A Guide to Sites, Museums, and Memory

La Mahaudière Plantation Guadeloupe, France

Lahaut Plantation: from cotton to sugar

The earliest information on this plantation dates back to 1732. At that time, it was not yet used for sugar production. About 1770, the estate of Etienne Douillard Mahaudière was more akin to a large cotton plantation, with a large number of slave cabins and very few industrial buildings. At that time, there were many cotton plantations in this part of Grande-Terre. The estate was progressively expanded and turned to sugar production up until the French Revolution, when it was captured. At that time, 200 planters worked on "Lahaut" Plantation, as it was known at that time.

In 1828, 147 enslaved people were employed to increase output from the 465-hectare estate. At that time, it was owned by Jean-Baptiste Douillard Mahaudière, whose name is still associated with an infamous legal case.

The Case of Slave Lucile

In October 1840, Jean-Baptiste Douillard Mahaudière was prosecuted for the unlawful imprisonment of his slave Lucile, who was a seamstress. She was accused by her master of poisoning his wife, four slaves, and 281 head of cattle. Lucile was locked up in a cell measuring 5m² and only 1m20 high, thus making it impossible for her to stand up. It was a cramped space with no light or fresh air and which prevented her even from stretching her legs. According to the court documents, her legs were chained to an iron bar, and her right hand was held in a ring. Lucile spent 22 months in this cell, in almost total isolation. She was fed only a small ration of manioc flour and codfish once a day.

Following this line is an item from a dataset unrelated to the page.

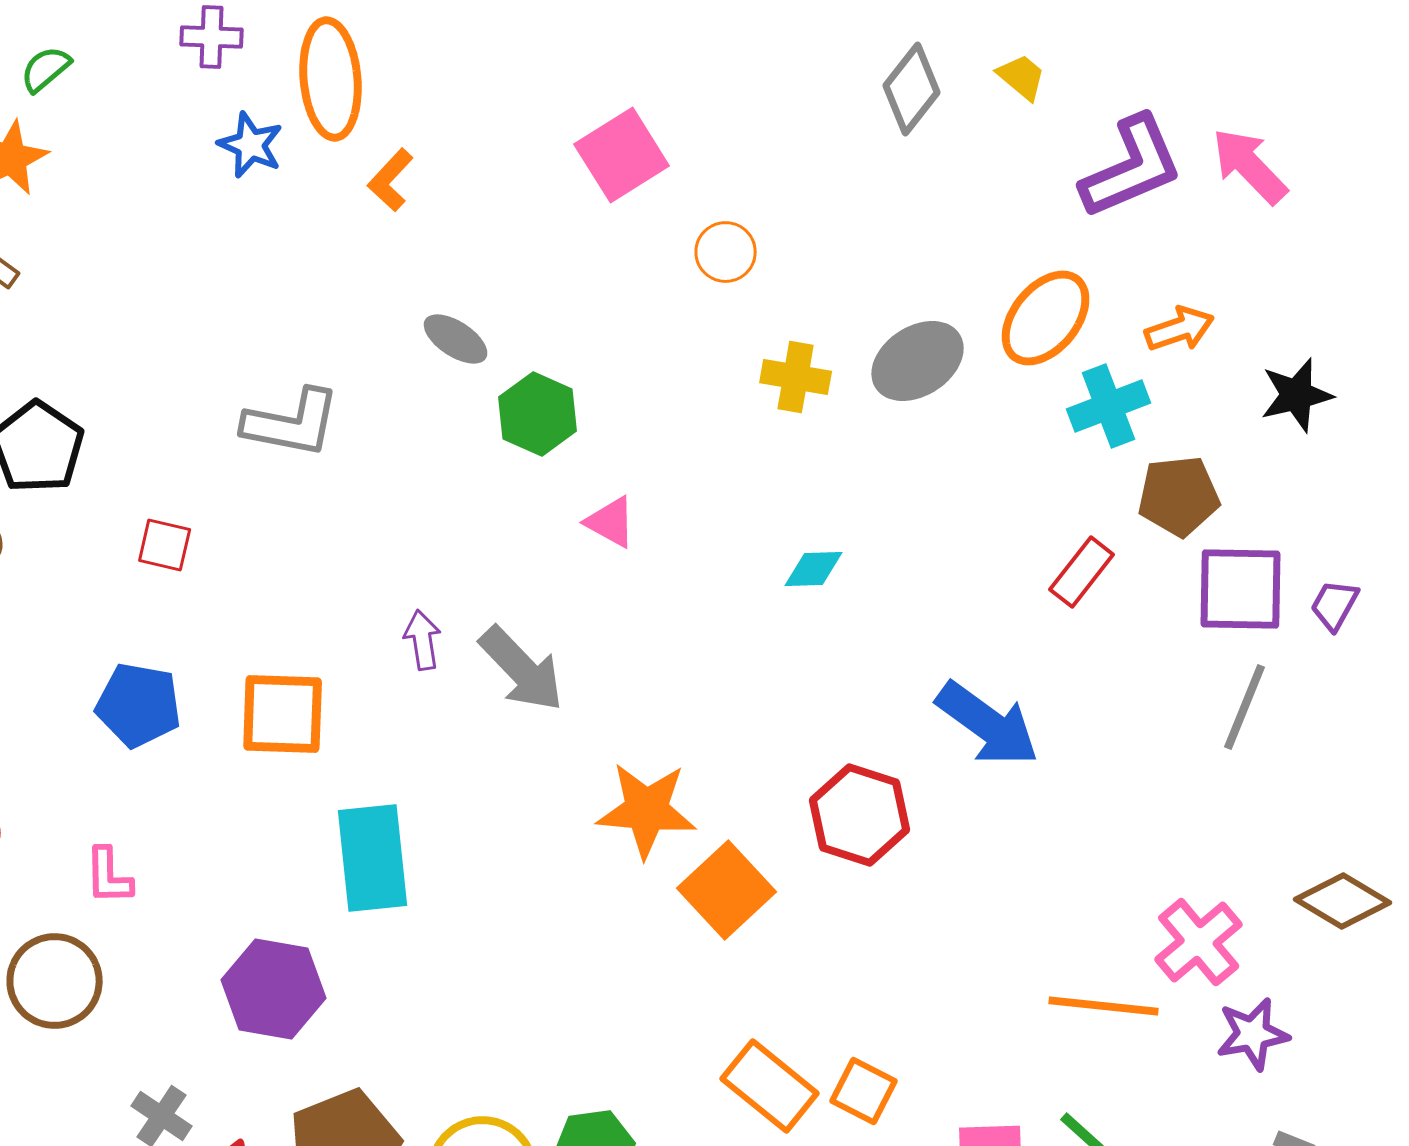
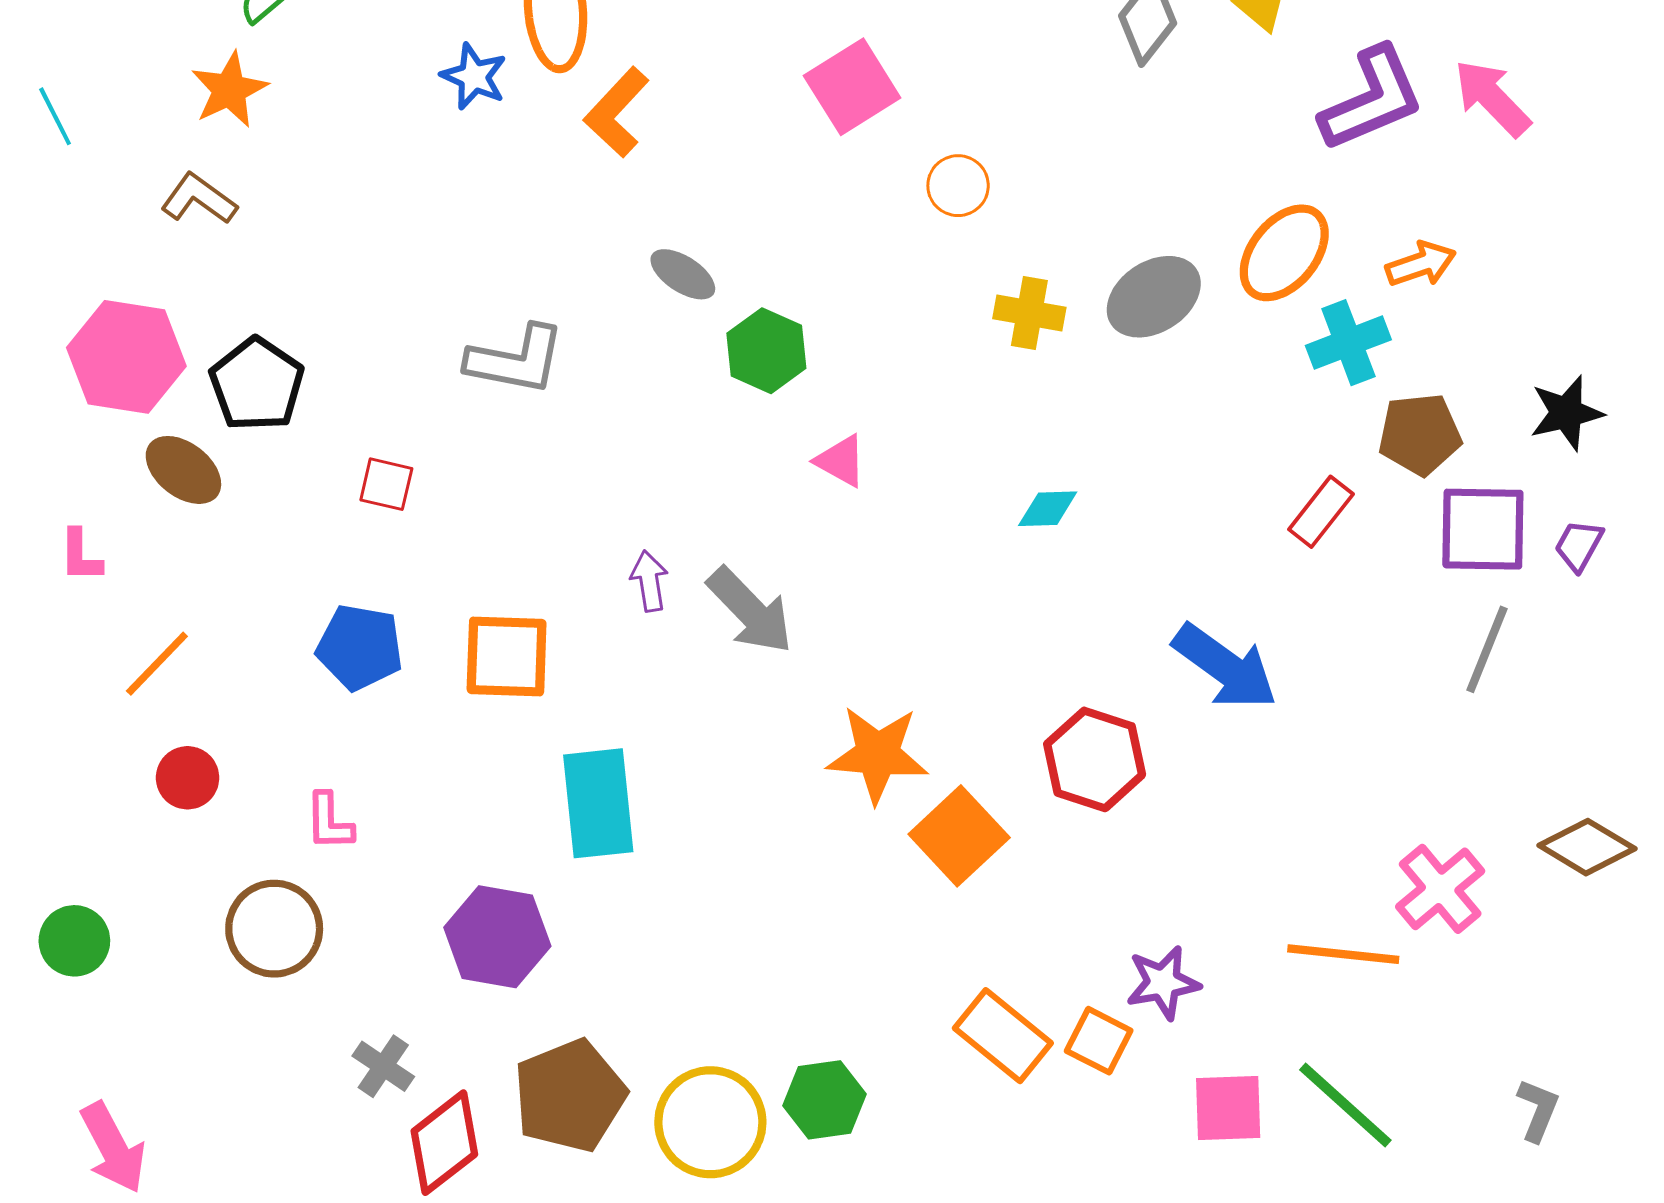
orange L-shape: (391, 180) -> (617, 112), size x1.4
black star: (1297, 395) -> (1567, 413), moved
purple star: (1253, 1034) -> (1163, 983), moved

The courts were alerted to Lucile's conditions as a prisoner by an anonymous letter and visited the plantation to see for themselves. Douillard Mahaudière was prosecuted for this crime and subsequently tried before the courts at Pointe-à-Pitre. The King's public prosecutor, himself a settler and landowner in Guadeloupe, was torn between his role as a magistrate and the interests of the community to which he belonged. Under pressure from other settlers, he found Douillard Mahaudière "not guilty" and acquitted him. Slave Lucile was sold on.

The plantation's conversion after the abolition of slavery

The plantation slowly declined in the years that followed the abolition of slavery in 1848. In the late nineteenth century, the installations were transformed into a large steam-powered distillery. Activity on the site continued up until the 1950's.

La Mahaudière Plantation is part of the Slave Route—Traces of Memory network organized by the Conseil Général of Guadeloupe.